- Type: Anti-tank mine
- Place of origin: Egypt

Service history
- Used by: United Kingdom and Commonwealth
- Wars: World War II

Specifications
- Mass: 8.5lb(3.86kg)
- Height: 3.25in(8.255cm)
- Diameter: 8in(20.32cm)
- Filling: TNT
- Filling weight: 4.5lb(2.04kg)

= A.T. Mine E.P. Mark VI =

The A.T. Mine E.P.(Egyptian pattern) Mark VI was a World War II anti-tank mine.

== Design ==
This mine is always said to be in the shape of a mushroom. This is true for this particular mine in terms of the mine resembling an upper part of a mushroom being a lot more flat on top and far less curved and using more straight lines. This mine has a cover which is attached to the mine through three pins which engage with slots in the retaining straps of the mine. The mine was detonated on contact with a vehicle by the pressure applied when the vehicle goes over the mine making the mine striker go through shear wire after which the striker spring makes the striker go inside the percussion cap which detonates the mine.
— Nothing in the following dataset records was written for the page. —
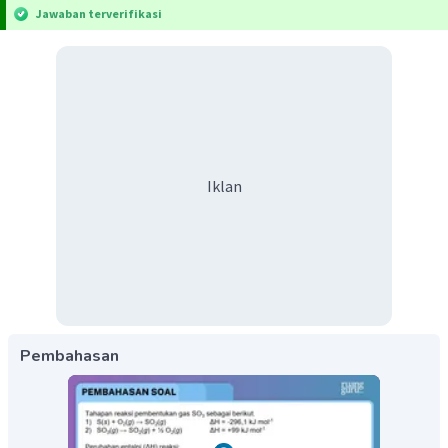
Jawaban terverifikasi
Iklan
Pembahasan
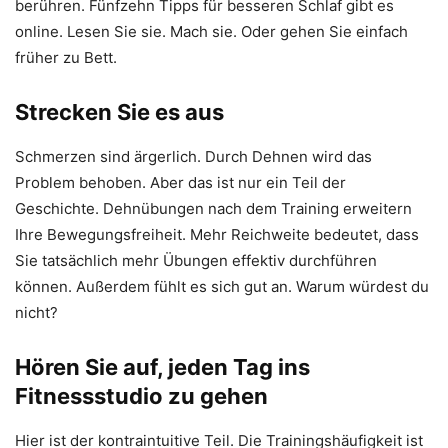
berühren. Fünfzehn Tipps für besseren Schlaf gibt es
online. Lesen Sie sie. Mach sie. Oder gehen Sie einfach
früher zu Bett.
Strecken Sie es aus
Schmerzen sind ärgerlich. Durch Dehnen wird das
Problem behoben. Aber das ist nur ein Teil der
Geschichte. Dehnübungen nach dem Training erweitern
Ihre Bewegungsfreiheit. Mehr Reichweite bedeutet, dass
Sie tatsächlich mehr Übungen effektiv durchführen
können. Außerdem fühlt es sich gut an. Warum würdest du
nicht?
Hören Sie auf, jeden Tag ins
Fitnessstudio zu gehen
Hier ist der kontraintuitive Teil. Die Trainingshäufigkeit ist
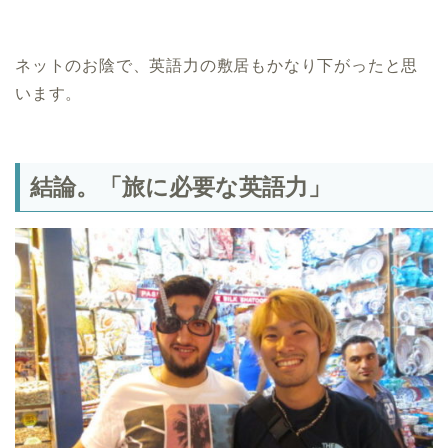
ネットのお陰で、英語力の敷居もかなり下がったと思
います。
結論。「旅に必要な英語力」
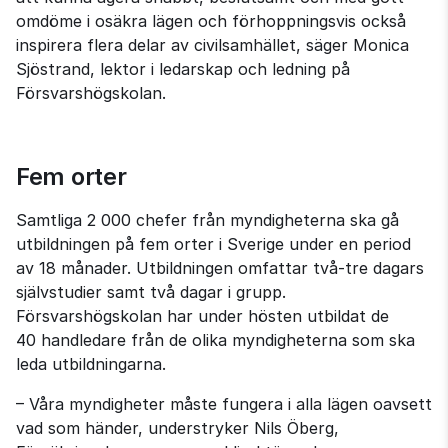
omdöme i osäkra lägen och förhoppningsvis också 
inspirera flera delar av civilsamhället, säger Monica 
Sjöstrand, lektor i ledarskap och ledning på 
Försvarshögskolan.
Fem orter
Samtliga 2 000 chefer från myndigheterna ska gå 
utbildningen på fem orter i Sverige under en period 
av 18 månader. Utbildningen omfattar två‑tre dagars 
självstudier samt två dagar i grupp. 
Försvarshögskolan har under hösten utbildat de 
40 handledare från de olika myndigheterna som ska 
leda utbildningarna.
– Våra myndigheter måste fungera i alla lägen oavsett 
vad som händer, understryker Nils Öberg, 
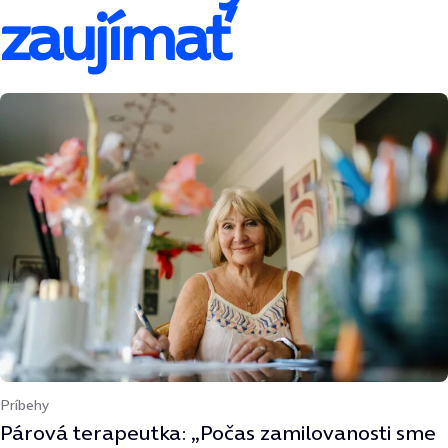
zaujímať
Príbehy
Párová terapeutka: „Počas zamilovanosti sme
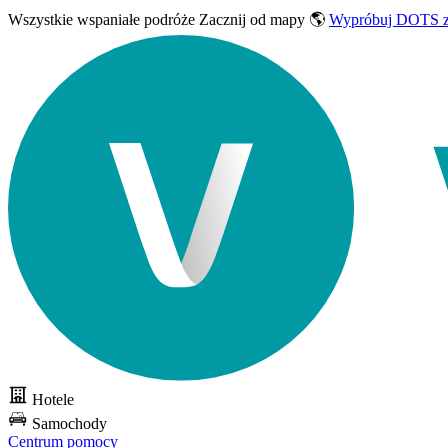
Wszystkie wspaniałe podróże
Zacznij od mapy 🌎
Wypróbuj DOTS z
Hotele
Samochody
Centrum pomocy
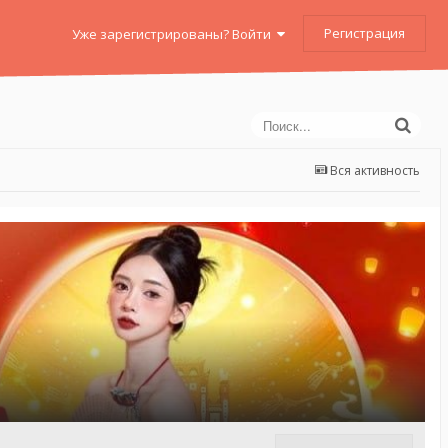
Регистрация
Уже зарегистрированы? Войти
Вся активность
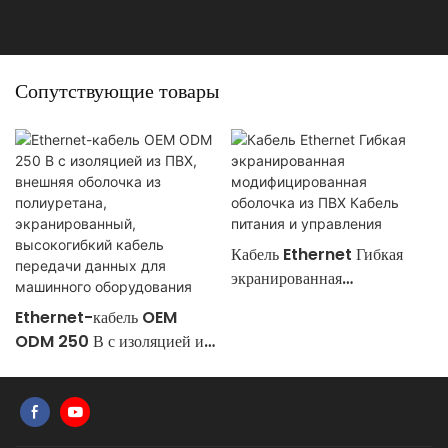
Сопутствующие товары
Кабель Ethernet Гибкая
экранированная
модифицированная оболочка
Ethernet-кабель OEM
из ПВХ Кабель питания и
ODM 250 В с изоляцией из
управления
ПВХ, внешняя оболочка из
полиуретана,
экранированный,
высокогибкий кабель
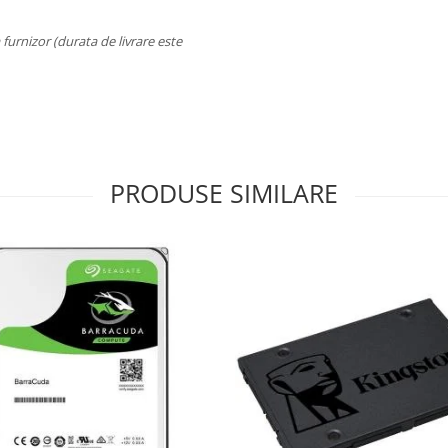
a furnizor (durata de livrare este
PRODUSE SIMILARE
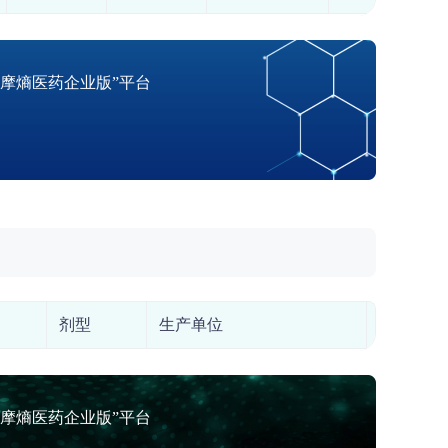
摩熵医药企业版”平台
剂型
生产单位
上市许可
摩熵医药企业版”平台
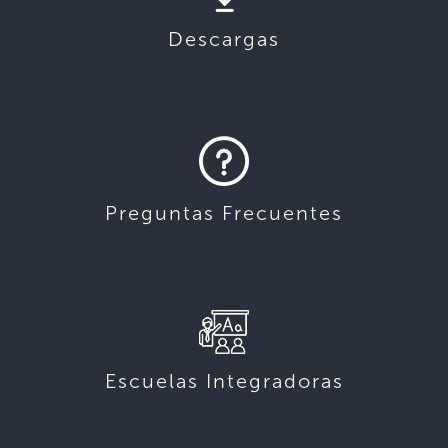
Descargas
Preguntas Frecuentes
Escuelas Integradoras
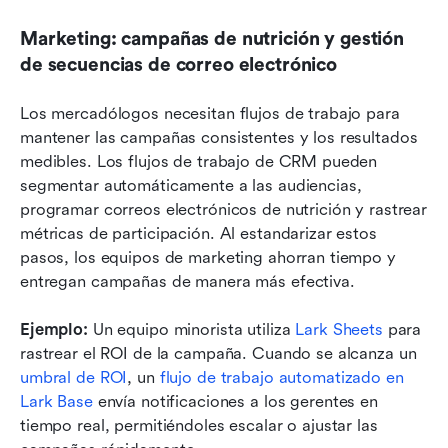
Marketing: campañas de nutrición y gestión 
de secuencias de correo electrónico
Los mercadólogos necesitan flujos de trabajo para 
mantener las campañas consistentes y los resultados 
medibles. Los flujos de trabajo de CRM pueden 
segmentar automáticamente a las audiencias, 
programar correos electrónicos de nutrición y rastrear 
métricas de participación. Al estandarizar estos 
pasos, los equipos de marketing ahorran tiempo y 
entregan campañas de manera más efectiva.
Ejemplo:
 Un equipo minorista utiliza 
Lark Sheets
 para 
rastrear el ROI de la campaña. Cuando se alcanza un 
umbral de ROI
, un 
flujo de trabajo automatizado en 
Lark Base
 envía notificaciones a los gerentes en 
tiempo real, permitiéndoles escalar o ajustar las 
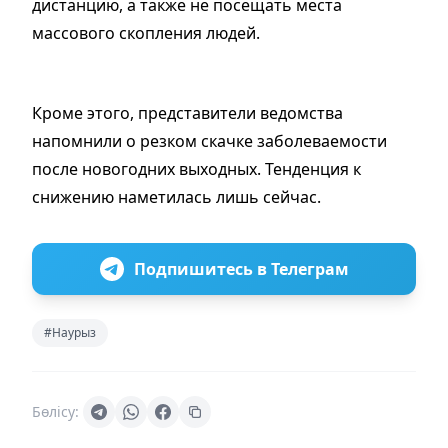
дистанцию, а также не посещать места
массового скопления людей.
Кроме этого, представители ведомства
напомнили о резком скачке заболеваемости
после новогодних выходных. Тенденция к
снижению наметилась лишь сейчас.
Подпишитесь в Телеграм
#Наурыз
Бөлісу:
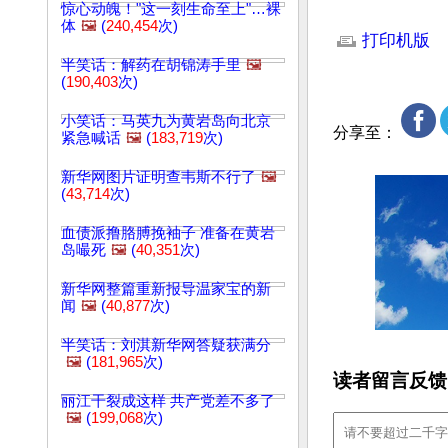
惊心动魄！"这一刻生命至上"…裸
文章网址: http://w
体
🖼️
(
240,454
次)
打印机版
半笑话：解药在胡锦涛手里
🖼️
(
190,403
次)
小笑话：马英九为黄岩岛向北京
分享至：
紧急喊话
🖼️
(
183,719
次)
新华网图片证明查韦斯不行了
🖼️
(
43,714
次)
血债派撸胳膊挽袖子 准备在黄岩
岛嘬死
🖼️
(
40,351
次)
新华网整篇重新报导温家宝的新
闻
🖼️
(
40,877
次)
半笑话：刘淇新华网答疑获满分
🖼️
(
181,965
次)
读者留言反馈
丽江干裂成这样 共产党差不多了
🖼️
(
199,068
次)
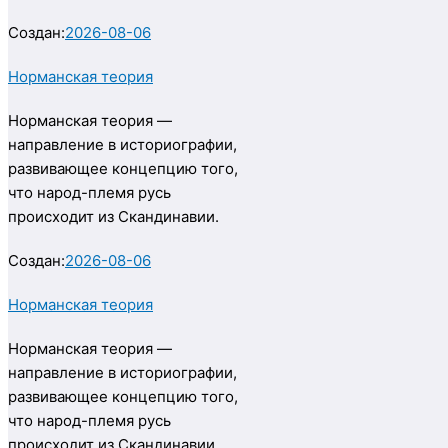
Создан:
2026-08-06
Норманская теория
Норманская теория —
направление в историографии,
развивающее концепцию того,
что народ-племя русь
происходит из Скандинавии.
Создан:
2026-08-06
Норманская теория
Норманская теория —
направление в историографии,
развивающее концепцию того,
что народ-племя русь
происходит из Скандинавии.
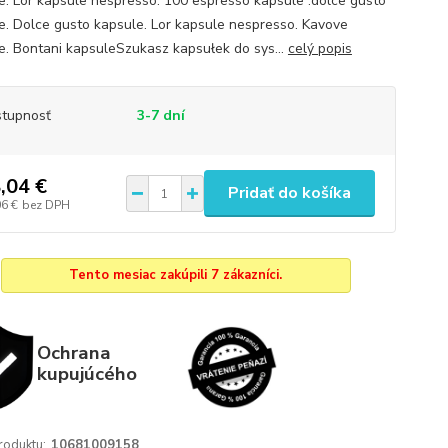
e. Lor kapsule nespresso. 100 espresso kapsule .dolce gusto
e. Dolce gusto kapsule. Lor kapsule nespresso. Kavove
e. Bontani kapsuleSzukasz kapsułek do sys...
celý popis
tupnosť
3-7 dní
,04 €
Pridať do košíka
06 €
bez DPH
Tento mesiac zakúpili 7 zákazníci.
Ochrana
kupujúcého
roduktu:
10681009158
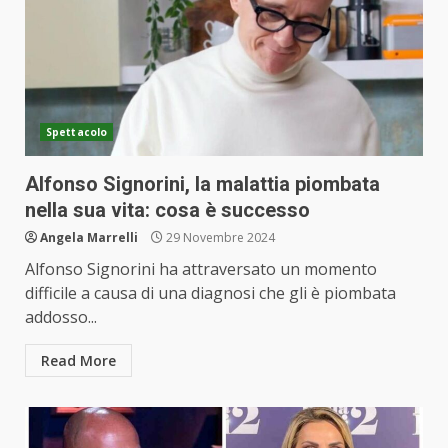
Spettacolo
Alfonso Signorini, la malattia piombata
nella sua vita: cosa è successo
Angela Marrelli
29 Novembre 2024
Alfonso Signorini ha attraversato un momento
difficile a causa di una diagnosi che gli è piombata
addosso...
Read More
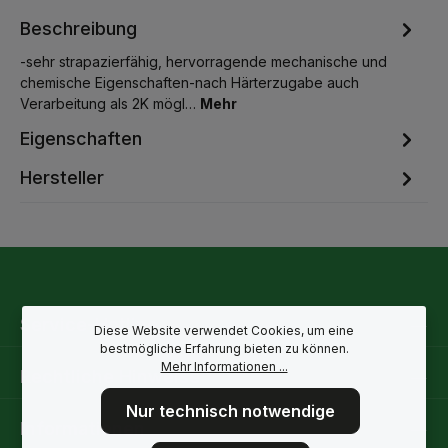
Beschreibung
-sehr strapazierfähig, hervorragende mechanische und
chemische Eigenschaften-nach Härterzugabe auch
Verarbeitung als 2K mögl…
Mehr
Eigenschaften
Hersteller
Service-Hotline
Diese Website verwendet Cookies, um eine
bestmögliche Erfahrung bieten zu können.
Mehr Informationen ...
Rechtliche Hinweise
Nur technisch notwendige
Informationen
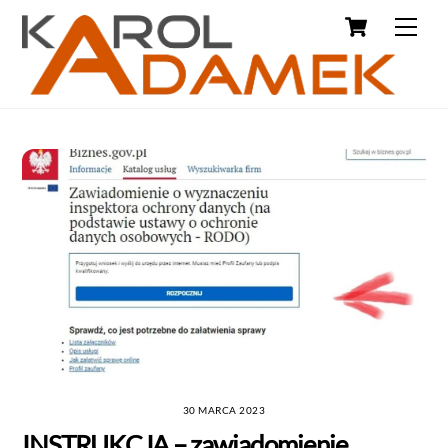
30 MARCA 2023
INSTRUKCJA – zawiadomienie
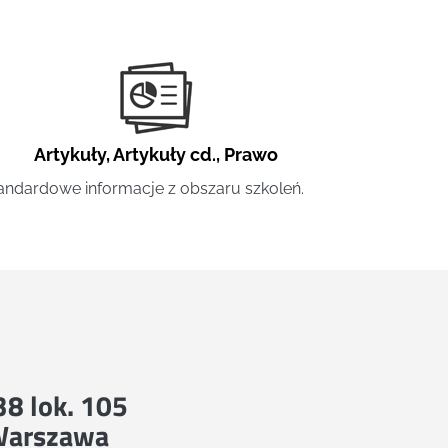
Artykuły
,
Artykuły cd.
,
Prawo
andardowe informacje z obszaru szkoleń.
 38 lok. 105
Warszawa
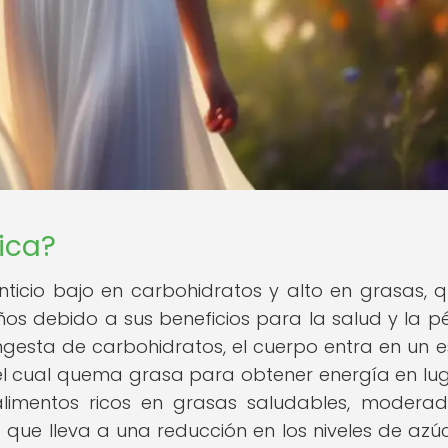
ica?
nticio bajo en carbohidratos y alto en grasas, 
os debido a sus beneficios para la salud y la p
ingesta de carbohidratos, el cuerpo entra en un 
el cual quema grasa para obtener energía en lu
 alimentos ricos en grasas saludables, modera
o que lleva a una reducción en los niveles de azú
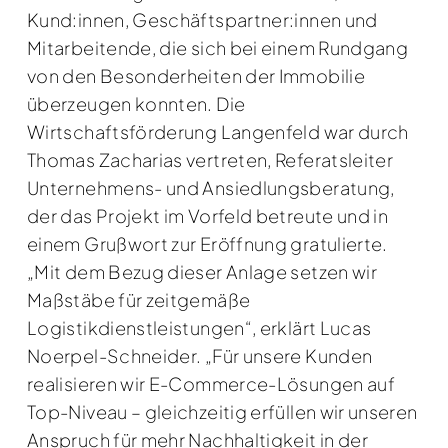
Kund:innen, Geschäftspartner:innen und
Mitarbeitende, die sich bei einem Rundgang
von den Besonderheiten der Immobilie
überzeugen konnten. Die
Wirtschaftsförderung Langenfeld war durch
Thomas Zacharias vertreten, Referatsleiter
Unternehmens- und Ansiedlungsberatung,
der das Projekt im Vorfeld betreute und in
einem Grußwort zur Eröffnung gratulierte.
„Mit dem Bezug dieser Anlage setzen wir
Maßstäbe für zeitgemäße
Logistikdienstleistungen“, erklärt Lucas
Noerpel-Schneider. „Für unsere Kunden
realisieren wir E-Commerce-Lösungen auf
Top-Niveau – gleichzeitig erfüllen wir unseren
Anspruch für mehr Nachhaltigkeit in der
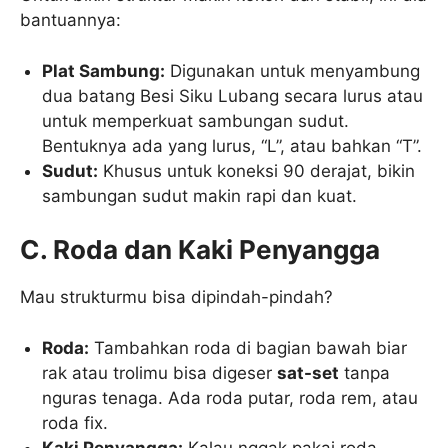
bantuannya:
Plat Sambung:
Digunakan untuk menyambung
dua batang Besi Siku Lubang secara lurus atau
untuk memperkuat sambungan sudut.
Bentuknya ada yang lurus, “L”, atau bahkan “T”.
Sudut:
Khusus untuk koneksi 90 derajat, bikin
sambungan sudut makin rapi dan kuat.
C. Roda dan Kaki Penyangga
Mau strukturmu bisa dipindah-pindah?
Roda:
Tambahkan roda di bagian bawah biar
rak atau trolimu bisa digeser
sat-set
tanpa
nguras tenaga. Ada roda putar, roda rem, atau
roda fix.
Kaki Penyangga:
Kalau nggak pakai roda,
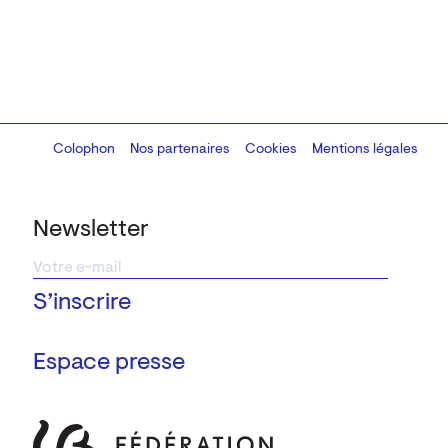
Colophon
Design:
Marcel Kaczmarek
Nos partenaires
, code:
Cookies
8080.studio
Mentions légales
Newsletter
Espace presse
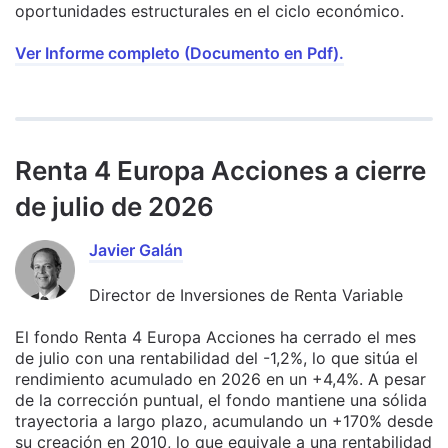
oportunidades estructurales en el ciclo económico.
Ver Informe completo (Documento en Pdf).
Renta 4 Europa Acciones a cierre
de julio de 2026
Javier Galán
Director de Inversiones de Renta Variable
El fondo Renta 4 Europa Acciones ha cerrado el mes
de julio con una rentabilidad del -1,2%, lo que sitúa el
rendimiento acumulado en 2026 en un +4,4%. A pesar
de la corrección puntual, el fondo mantiene una sólida
trayectoria a largo plazo, acumulando un +170% desde
su creación en 2010, lo que equivale a una rentabilidad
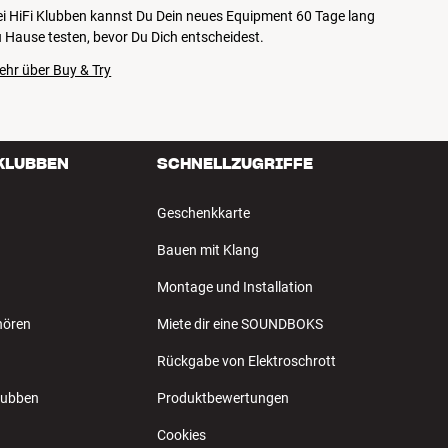
ei HiFi Klubben kannst Du Dein neues Equipment 60 Tage lang
 Hause testen, bevor Du Dich entscheidest.
ehr über Buy & Try
 KLUBBEN
SCHNELLZUGRIFFE
Geschenkkarte
Bauen mit Klang
Montage und Installation
hören
Miete dir eine SOUNDBOKS
Rückgabe von Elektroschrott
Klubben
Produktbewertungen
Cookies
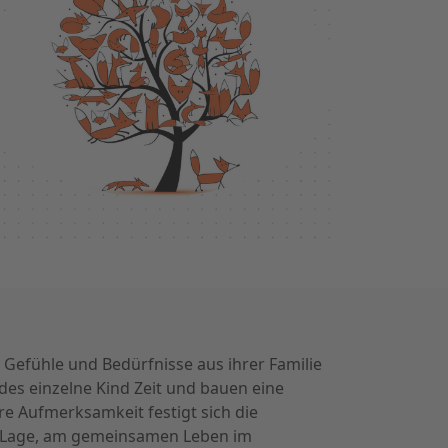
 Gefühle und Bedürfnisse aus ihrer Familie
des einzelne Kind Zeit und bauen eine
e Aufmerksamkeit festigt sich die
er Lage, am gemeinsamen Leben im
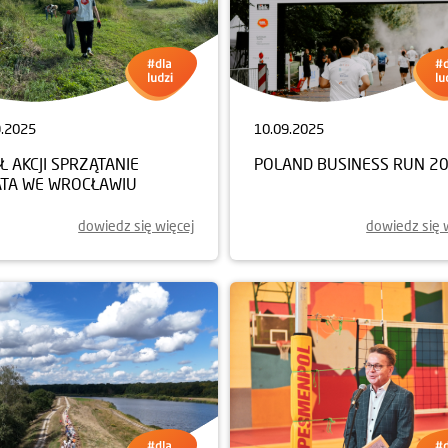
9.2025
10.09.2025
Ł AKCJI SPRZĄTANIE
POLAND BUSINESS RUN 2
ATA WE WROCŁAWIU
dowiedz się więcej
dowiedz się 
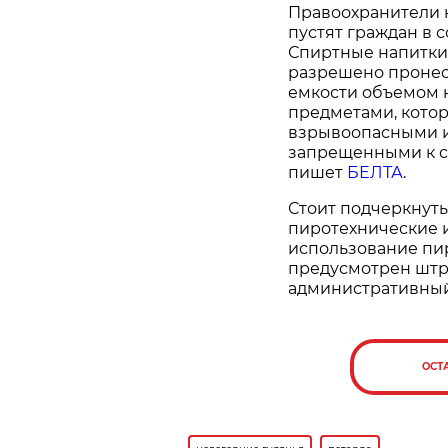
Правоохранители н
пустят граждан в 
Спиртные напитки,
разрешено пронест
емкости объемом н
предметами, кото
взрывоопасными и
запрещенными к св
пишет
БЕЛТА
.
Стоит подчеркнуть
пиротехнические и
использование пи
предусмотрен штр
административный 
ОСТ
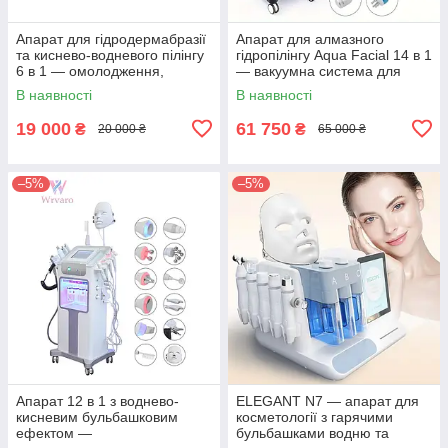
Апарат для гідродермабразії
Апарат для алмазного
та киснево-водневого пілінгу
гідропілінгу Aqua Facial 14 в 1
6 в 1 — омолодження,
— вакуумна система для
ліфтинг, догляд та
глибокого очищення та
В наявності
В наявності
зволоження шкіри обличчя
омолодження шкіри обличчя
19 000
61 750
₴
₴
20 000 ₴
65 000 ₴
–5%
–5%
Апарат 12 в 1 з воднево-
ELEGANT N7 — апарат для
кисневим бульбашковим
косметології з гарячими
ефектом —
бульбашками водню та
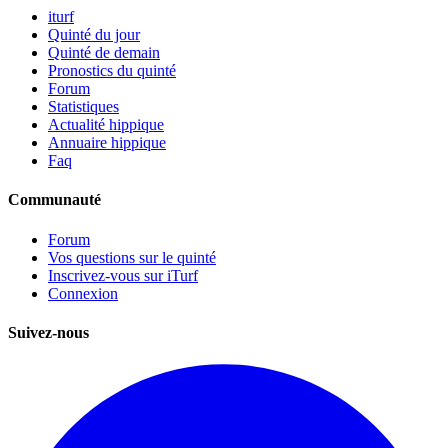
iturf
Quinté du jour
Quinté de demain
Pronostics du quinté
Forum
Statistiques
Actualité hippique
Annuaire hippique
Faq
Communauté
Forum
Vos questions sur le quinté
Inscrivez-vous sur iTurf
Connexion
Suivez-nous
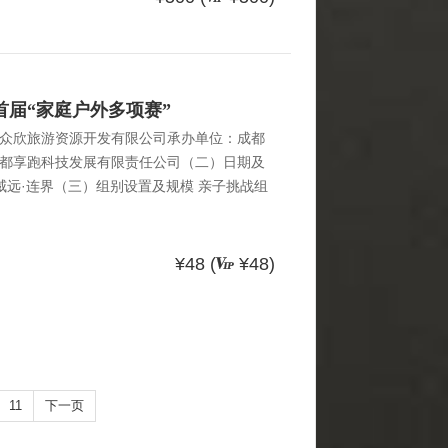
首届“家庭户外多项赛”
众欣旅游资源开发有限公司承办单位：成都
都享跑科技发展有限责任公司（二）日期及
点：威远·连界（三）组别设置及规模 亲子挑战组
爱好者，需要监护人全程陪同下参赛，其中青少
规模150组，300人。（四）竞赛时间，场
板河旅游区内完成，亲子挑战组需完成越野
¥48 (
¥48)
越、乘风破浪5个项目，竞赛时间为9点30分
：00~9：00选手报道，领取参赛包29：00~
人暖
11
下一页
To arm the mine take off the cover and place it where you want it for your defence and then put in the fuze and remove the safety pin from the safety pin hole in the striker and then put the cover back and then it is armed. To make it safe just do the opposite take off the cover then take out the fuze and reinsert the safety pin and then put back on the cover and then the mine is safe.

== Service ==
In service this mine was capable of blowing the tracks off medium and light tanks and severely damaging lesser armoured vehicles. The mine's Egyptian origin (E.P. being Egyptian pattern) shows it was mainly used by British and commonwealth forces during the North African campaign.